O produtor e diretor Luiz Carlos Barreto, conhecido como Barretão, morreu nesta quinta-feira (22) aos 96 anos. Um dos nomes mais influentes do cinema brasileiro, ele deixa um legado de mais de 50 filmes, incluindo clássicos como 'Dona Flor e Seus Dois Maridos' e 'O Quatrilho'. A notícia foi confirmada pela família, que não revelou a causa da morte.

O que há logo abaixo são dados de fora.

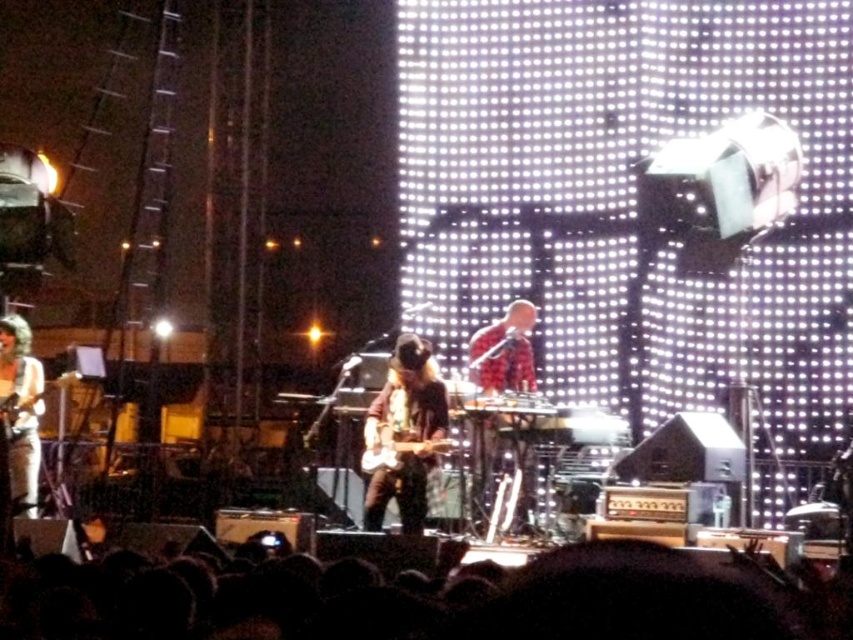 You are a photographer at the concert and want to capture a clear shot of both the black hair at lower center and the shiny black guitar at center. Which object is closer to the camera, allowing you to focus on it first?

The black hair at lower center is closer to the camera than the shiny black guitar at center because it has a lesser height, meaning it is positioned nearer in the frame.

You are a photographer at the concert and want to capture a photo that includes both the black hair at lower center and the red plaid shirt at center. Based on their positions, which one should you adjust your camera focus to first to ensure both are in the frame?

The black hair at lower center is positioned on the left side of the red plaid shirt at center, so you should focus on the red plaid shirt at center first to ensure both are included in the frame. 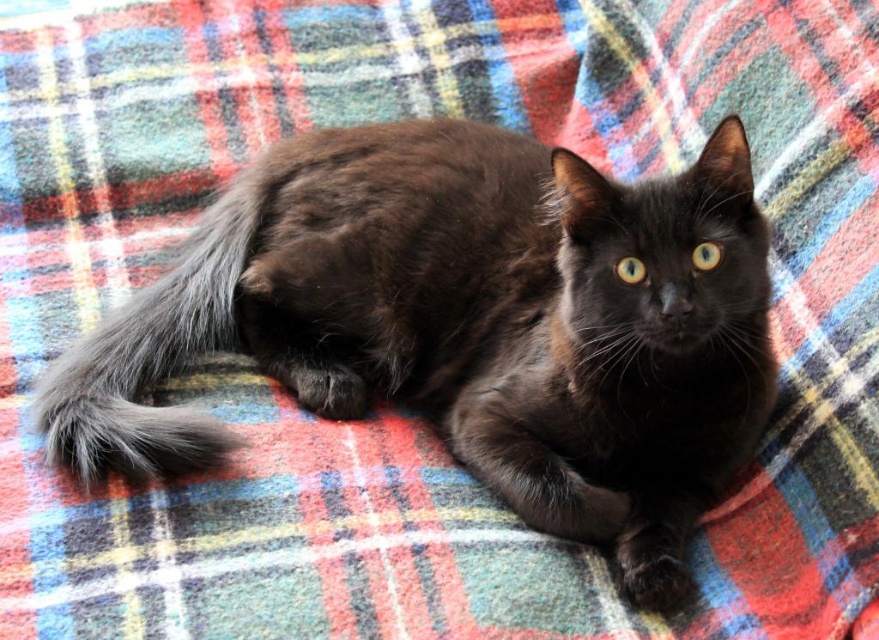 Between shiny black cat at center and gray fluffy tail at lower left, which one appears on the left side from the viewer's perspective?

Positioned to the left is gray fluffy tail at lower left.

Is shiny black cat at center positioned in front of gray fluffy tail at lower left?

Yes.

Is point (702, 256) closer to camera compared to point (122, 349)?

Yes, it is in front of point (122, 349).

You are a GUI agent. You are given a task and a screenshot of the screen. Output one action in this format:
    pyautogui.click(x=<x>, y=<y>)
    Task: Click on the shiny black cat at center
    
    Given the screenshot: What is the action you would take?
    coord(467,324) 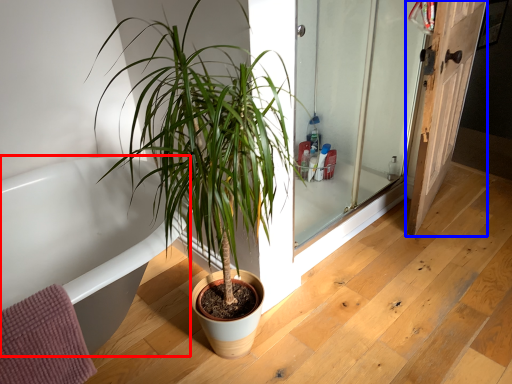 Question: Among these objects, which one is nearest to the camera, bathtub (highlighted by a red box) or door (highlighted by a blue box)?

Choices:
 (A) bathtub
 (B) door

Answer: (A) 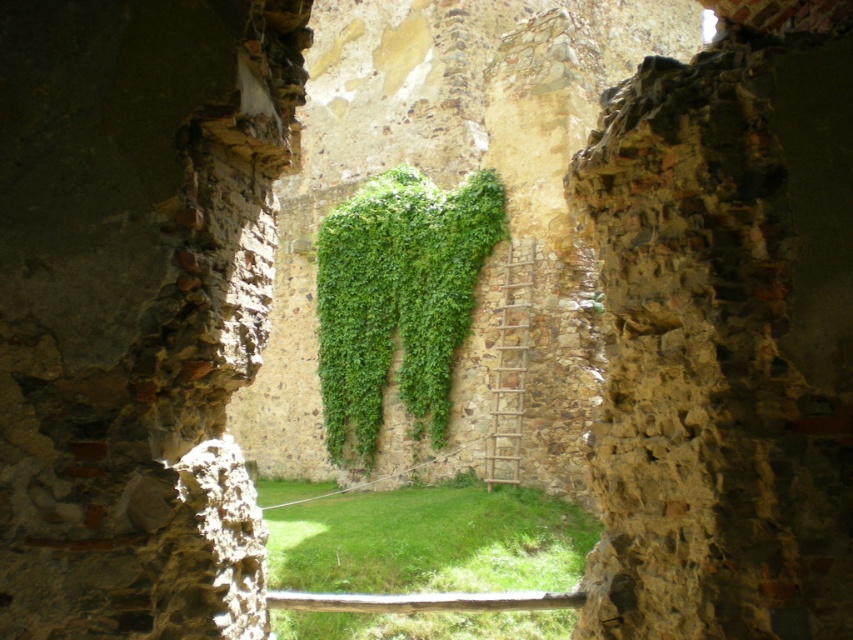 You are standing inside an old stone structure and notice two green elements at the center area. Which one is positioned to the left between the green grass at center and the green leafy ivy at center?

The green grass at center is positioned to the left of the green leafy ivy at center.

You are standing at the entrance of the old stone structure and want to walk towards the green leafy ivy at center. There is green grass at center in your path. How far will you have to walk to reach the ivy after stepping onto the grass?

Repercussão entre artistas e políticos
Nas redes sociais, artistas, cineastas e políticos prestaram homenagens. O ator Tony Ramos, que trabalhou com Barreto em diversas produções, disse: 'Perdemos um gigante. Ele não só produziu filmes, mas formou gerações de cineastas.' A ministra da Cultura, Margareth Menezes, também se manifestou: 'Luiz Carlos Barreto é sinônimo de cinema brasileiro. Sua contribuição é imensurável.'
Carreira marcada por grandes sucessos
Barreto começou a carreira como crítico de cinema e, nos anos 1960, fundou a produtora L.C. Barreto com sua esposa, Lucy. Entre seus maiores êxitos estão 'O Beijo no Asfalto' (1981) e 'Pixote: A Lei do Mais Fraco' (1981), que projetou o cinema nacional internacionalmente. Ele também dirigiu filmes como 'Independência ou Morte' (1972) e 'O Cangaceiro' (1997).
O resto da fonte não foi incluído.